Testing and estimation of X‐chromosome SNP effects: Impact of model assumptions

1 INTRODUCTION

X chromosome inactivation (XCI) is an epigenetic process that leads to inactivation of one of the two X chromosomes in females (Ross et al., 2005). It prevents females from having twice as much X chromosome gene expression as males, who only have one X chromosome. Generally, XCI is believed to be random, but research has shown that XCI can be skewed in some individuals, meaning that one chromosome is more likely to be silenced than the other (Heard & Disteche, 2006). Also, approximately 9%–14% of X-linked genes escape from XCI and both copies are expressed (Carrel & Willard, 1999). These complexities have implications for modeling X chromosome variant effects on phenotypes and have resulted in the X chromosome often being excluded from genome-wide association study (GWAS) analyses (Wise et al., 2013).

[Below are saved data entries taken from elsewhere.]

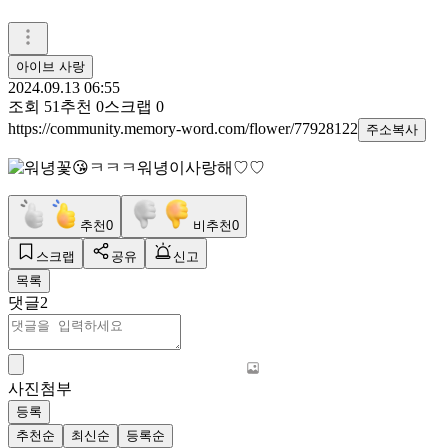
아이브 사랑
2024.09.13 06:55
조회
51
추천
0
스크랩
0
https://community.memory-word.com/flower/77928122
주소복사
워녕이사랑해♡♡
추천
0
비추천
0
스크랩
공유
신고
목록
댓글
2
사진첨부
등록
추천순
최신순
등록순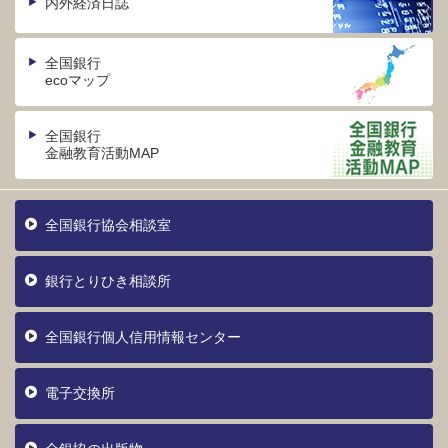
内外経済日誌
全国銀行
ecoマップ
全国銀行
金融教育活動MAP
全国銀行協会相談室
銀行とりひき相談所
全国銀行個人信用情報センター
電子交換所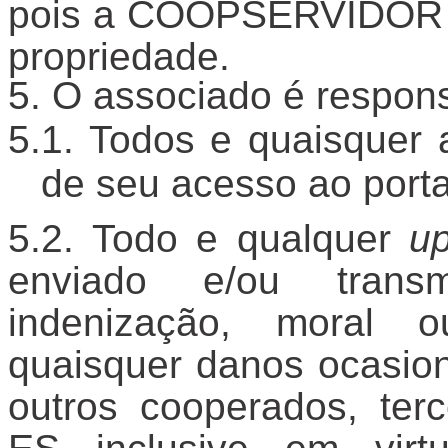
pois a COOPSERVIDOR E
propriedade.
O associado é respons
Todos e quaisquer 
de seu acesso ao porta
Todo e qualquer
u
enviado e/ou transm
indenização, moral o
quaisquer danos ocasion
outros cooperados, t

Sex differences in prevalence or clinical presentation have been observed in many diseases including autoimmune disorders, cardiovascular diseases, cancer, and psychiatric disorders (Appelman et al., 2015; Dong et al., 2020; Erol et al., 2015; Riecher-Rössler, 2017; Voskuhl, 2011), leading to hypotheses that X chromosome genetic variation may contribute to some of these differences. Therefore, interest in analyzing X chromosome variants is growing and researchers are beginning to incorporate X chromosome variants into GWAS (Chang et al., 2014; Khramtsova et al., 2019; MacArthur et al., 2017; Stahl et al., 2019). However, often, little attention is paid to XCI biology when analyzing X chromosome genotype data (Chen et al., 2020; Wang et al., 2017). A number of approaches have been proposed to analyze single nucleotide polymorphisms (SNPs) on the X chromosome, and several studies have compared different approaches (Clayton, 2008; Gao et al., 2015; König et al., 2014; Özbek et al., 2018; Wang et al., 2014; Xu & Hao, 2018). Most studies have focused on power when presenting results and comparing approaches, whereas biases and the interpretability of coefficients have not been well investigated and discussed. As risk prediction methods such as polygenic risk scores (PRS) increase in popularity (Lambert et al., 2019; Lloyd-Jones et al., 2019), a focus on the properties of SNP effect estimates, including coefficient biases and concerns regarding interpretability, will become more important to integrate X chromosome variants into these predictive models.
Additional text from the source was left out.